For every line below, restate it exactly and drop the images.
::::::::
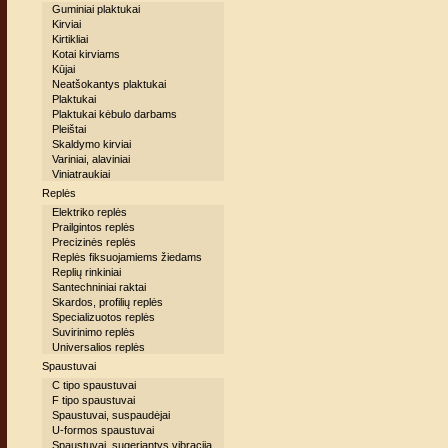
Guminiai plaktukai
Kirviai
Kirtikliai
Kotai kirviams
Kūjai
Neatšokantys plaktukai
Plaktukai
Plaktukai kėbulo darbams
Pleištai
Skaldymo kirviai
Variniai, alaviniai
Viniatraukiai
Replės
Elektriko replės
Prailgintos replės
Precizinės replės
Replės fiksuojamiems žiedams
Replių rinkiniai
Santechniniai raktai
Skardos, profilių replės
Specializuotos replės
Suvirinimo replės
Universalios replės
Spaustuvai
C tipo spaustuvai
F tipo spaustuvai
Spaustuvai, suspaudėjai
U-formos spaustuvai
Spaustuvai, sugeriantys vibraciją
::::::::
## Response area
Guminiai plaktukai
Kirviai
Kirtikliai
Kotai kirviams
Kūjai
Neatšokantys plaktukai
Plaktukai
Plaktukai kėbulo darbams
Pleištai
Skaldymo kirviai
Variniai, alaviniai
Viniatraukiai
Replės
Elektriko replės
Prailgintos replės
Precizinės replės
Replės fiksuojamiems žiedams
Replių rinkiniai
Santechniniai raktai
Skardos, profilių replės
Specializuotos replės
Suvirinimo replės
Universalios replės
Spaustuvai
C tipo spaustuvai
F tipo spaustuvai
Spaustuvai, suspaudėjai
U-formos spaustuvai
Spaustuvai, sugeriantys vibraciją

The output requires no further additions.